Data storage levels and caching mechanisms for optimizing repeated access to RDDs with configurable memory and disk usage strategies.
Configuration for how RDDs are stored when persisted, controlling memory usage, disk usage, serialization, and replication.
/**
* Storage level configuration for RDD persistence
* @param useDisk whether to use disk storage
* @param useMemory whether to use memory storage
* @param useOffHeap whether to use off-heap memory
* @param deserialized whether to store in deserialized format
* @param replication number of replicas to maintain
*/
class StorageLevel private(
private var _useDisk: Boolean,
private var _useMemory: Boolean,
private var _useOffHeap: Boolean,
private var _deserialized: Boolean,
private var _replication: Int
) extends Externalizable {
def useDisk: Boolean
def useMemory: Boolean
def useOffHeap: Boolean
def deserialized: Boolean
def replication: Int
/** Create a copy with different replication factor */
def clone(newReplication: Int): StorageLevel
/** Check if this storage level is valid */
def isValid: Boolean
}
object StorageLevel {
/** Memory only, deserialized */
val MEMORY_ONLY = new StorageLevel(false, true, false, true, 1)

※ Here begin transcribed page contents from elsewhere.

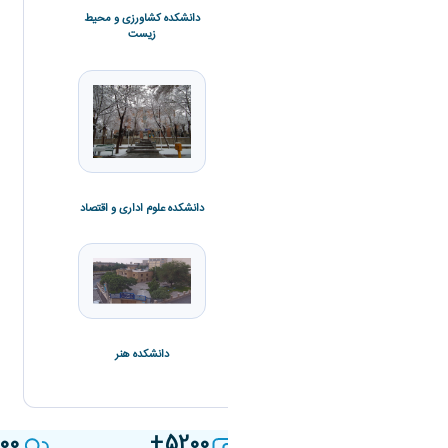
دانشکده کشاورزی و محیط
زیست
دانشکده فنی و مهندسی
دانشکده علوم ورزشی
دانشکده علوم اداری و اقتصاد
دانشکده هنر
دانشکده ادبیات و زبان ها
00
5200
800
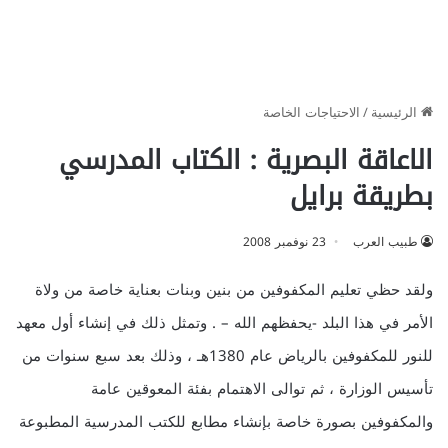
الرئيسية
/
الاحتياجات الخاصة
الاعاقة البصرية : الكتاب المدرسي
بطريقة برايل
طبيب العرب
23 نوفمبر 2008
ولقد حظي تعليم المكفوفين من بنين وبنات بعناية خاصة من ولاة
الأمر في هذا البلد -يحفظهم الله – . وتمثل ذلك في إنشاء أول معهد
للنور للمكفوفين بالرياض عام 1380هـ ، وذلك بعد سبع سنوات من
تأسيس الوزارة ، ثم توالى الاهتمام بفئة المعوقين عامة
والمكفوفين بصورة خاصة بإنشاء مطابع للكتب المدرسية المطبوعة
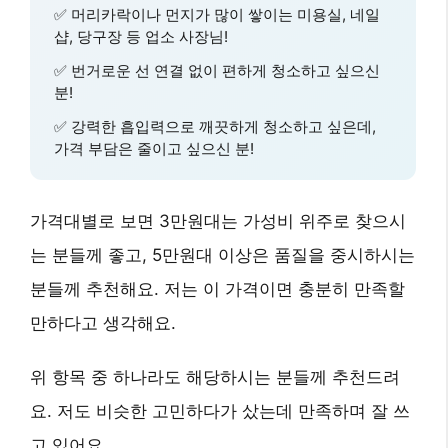
✅
머리카락이나 먼지가 많이
쌓이는 미용실, 네일
샵, 당구장 등 업소 사장님!
✅
번거로운 선 연결 없이
편하게 청소하고 싶으신
분!
✅
강력한 흡입력으로
깨끗하게 청소하고 싶은데,
가격 부담은 줄이고 싶으신
분!
가격대별로 보면 3만원대는 가성비 위주로 찾으시
는 분들께 좋고, 5만원대 이상은 품질을 중시하시는
분들께 추천해요. 저는 이 가격이면 충분히 만족할
만하다고 생각해요.
위 항목 중 하나라도 해당하시는 분들께 추천드려
요. 저도 비슷한 고민하다가 샀는데 만족하며 잘 쓰
고 있어요.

/** Memory only, serialized */
val MEMORY_ONLY_SER = new StorageLevel(false, true, false, false, 1)
/** Memory and disk spillover, deserialized */
val MEMORY_AND_DISK = new StorageLevel(true, true, false, true, 1)
/** Memory and disk spillover, serialized */
val MEMORY_AND_DISK_SER = new StorageLevel(true, true, false, false, 1)
/** Disk only */
val DISK_ONLY = new StorageLevel(true, false, false, false, 1)

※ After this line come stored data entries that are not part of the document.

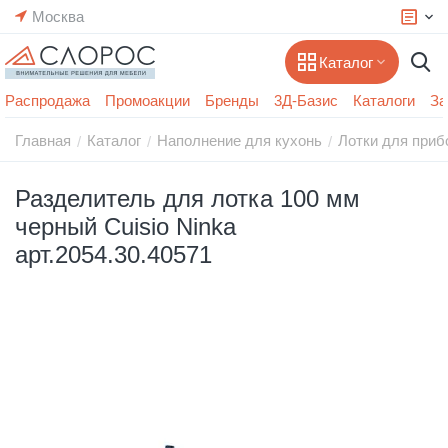
Москва
Каталог
Распродажа
Промоакции
Бренды
3Д-Базис
Каталоги
За
Главная
Каталог
Наполнение для кухонь
Лотки для приб
/
/
/
Разделитель для лотка 100 мм
черный Cuisio Ninka
арт.2054.30.40571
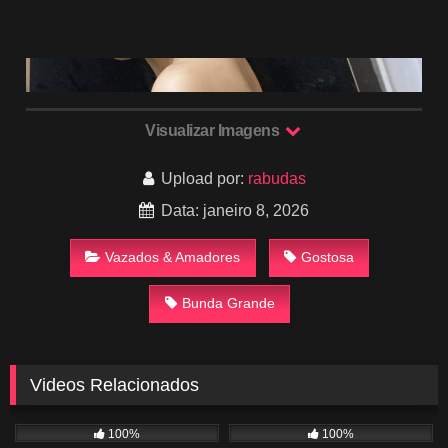
Visualizar Imagens
Upload por:
rabudas
Data: janeiro 8, 2026
Vazados & Amadores
Gostosa
Bunda Grande
Videos Relacionados
132
00:37
1K
01:24
100%
100%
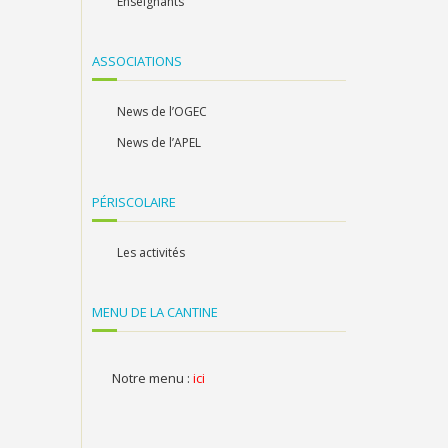
Enseignants
ASSOCIATIONS
News de l’OGEC
News de l’APEL
PÉRISCOLAIRE
Les activités
MENU DE LA CANTINE
Notre menu :
ici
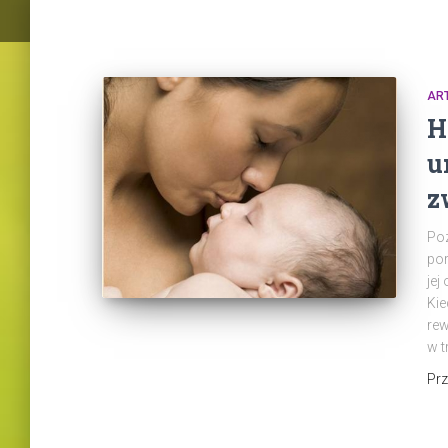
AR
H
u
z
Po
por
jej
Kie
rew
w t
Pr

/** Memory only with 2x replication, deserialized */
val MEMORY_ONLY_2 = new StorageLevel(false, true, false, true, 2)
/** Memory and disk with 2x replication, deserialized */
val MEMORY_AND_DISK_2 = new StorageLevel(true, true, false, false, 2)
/** Off-heap memory only */
val OFF_HEAP = new StorageLevel(true, true, true, false, 1)
/** No storage (unpersist) */
val NONE = new StorageLevel(false, false, false, false, 1)
/** Apply method for creating custom storage levels */
def apply(
useDisk: Boolean,
useMemory: Boolean,
useOffHeap: Boolean = false,
deserialized: Boolean = true,
replication: Int = 1
): StorageLevel
}Methods available on RDD for controlling persistence and caching behavior.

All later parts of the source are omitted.